En effet, les parents et les amis du mort avaient bien fait les choses. L’approvisionnement témoignait de leur estime pour les vertus du chef. Il y avait des vivres suffisants à nourrir dix personnes pendant quinze jours ou plutôt le défunt pour l’éternité. Ces aliments de nature végétale consistaient en fougères, en patates douces, le «convolvulus batatas» indigène, et en pommes de terre importées depuis longtemps dans le pays par les européens. De grands vases contenaient l’eau pure qui figure au repas zélandais, et une douzaine de paniers, artistement tressés, renfermaient des tablettes d’une gomme verte parfaitement inconnue.
Les fugitifs étaient donc prémunis pour quelques jours contre la faim et la soif. Ils ne se firent aucunement prier pour prendre leur premier repas aux dépens du chef.
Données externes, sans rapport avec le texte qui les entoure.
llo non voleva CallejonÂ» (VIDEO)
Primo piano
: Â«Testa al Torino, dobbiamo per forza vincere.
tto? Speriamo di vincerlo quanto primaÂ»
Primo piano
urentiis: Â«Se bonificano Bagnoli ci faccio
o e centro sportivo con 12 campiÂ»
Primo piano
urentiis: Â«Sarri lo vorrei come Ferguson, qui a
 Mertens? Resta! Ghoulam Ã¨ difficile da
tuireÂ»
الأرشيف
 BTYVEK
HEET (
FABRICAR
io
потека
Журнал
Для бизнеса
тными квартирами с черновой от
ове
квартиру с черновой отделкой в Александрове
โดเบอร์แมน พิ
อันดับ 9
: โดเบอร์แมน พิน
Glenarvan rapporta les aliments nécessaires à ses compagnons, et les confia aux soins de Mr Olbinett.
Le stewart, toujours formaliste, même dans les plus graves situations, trouva le menu du repas un peu maigre. D’ailleurs, il ne savait comment préparer ces racines, et le feu lui manquait.
Mais Paganel le tira d’affaire, en lui conseillant d’enfouir tout simplement ses fougères et ses patates douces dans le sol même.
En effet, la température des couches supérieures était très élevée, et un thermomètre, enfoncé dans ce terrain, eût certainement accusé une chaleur de soixante à soixante-cinq degrés. Olbinett faillit même s’échauder très sérieusement, car, au moment où il venait de creuser un trou pour y déposer ses racines, une colonne de vapeur d’eau se dégagea, et monta en sifflant à une hauteur d’une toise. Le stewart tomba à la renverse, épouvanté.